Demonstration of a specific mitochondrial isovaleryl-CoA dehydrogenase deficiency in fibroblasts from patients with isovaleric acidemia.

Abstract

To study the enzymatic basis of isovaleric acidemia, we have developed assay methods for isovaleryl-CoA and butyryl-CoA dehydrogenases that measure the amount of tritium released from the respective [2,3-3H]acyl CoAs. Because assay of these enzymes in human fibroblast homogenates was subject to interference by nonspecific reactions, we have isolated mitochondria from cultured skin fibroblasts by protease treatment, homogenization, and differential centrifugation. By using this assay method with these isolated mitochondria, we have demonstrated a specific deficiency of isovaleryl-CoA dehydrogenase [isovaleryl-CoA: (acceptor) oxidoreductase, EC 1.3.99.10] activity in cultured skin fibroblasts from five patients with isovaleric acidemia.
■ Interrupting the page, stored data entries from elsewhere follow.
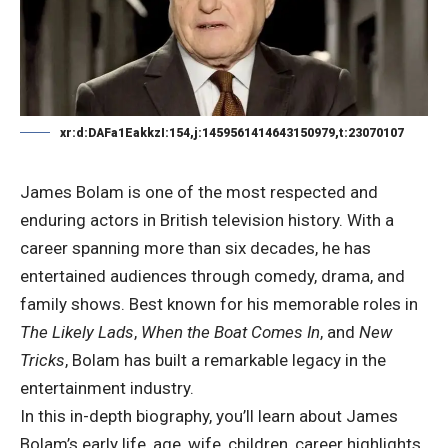
xr:d:DAFa1EakkzI:154,j:1459561414643150979,t:23070107
James Bolam is one of the most respected and
enduring actors in British television history. With a
career spanning more than six decades, he has
entertained audiences through comedy, drama, and
family shows. Best known for his memorable roles in
The Likely Lads
,
When the Boat Comes In
, and
New
Tricks
, Bolam has built a remarkable legacy in the
entertainment industry.
In this in-depth biography, you’ll learn about James
Bolam’s early life, age, wife, children, career highlights,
In contrast, mitochondrial butyryl-CoA dehydrogenase [butyryl-CoA: (acceptor) oxidoreductase, EC 1.3.99.2] activity in these cells was preserved at normal levels. These results have been reproduced by using the conventional dye reduction assays. These observations give further support to the hypothesis that isovaleryl CoA is dehydrogenated by a specific enzyme and that isovaleric acidemia is due to a deficiency of this enzyme.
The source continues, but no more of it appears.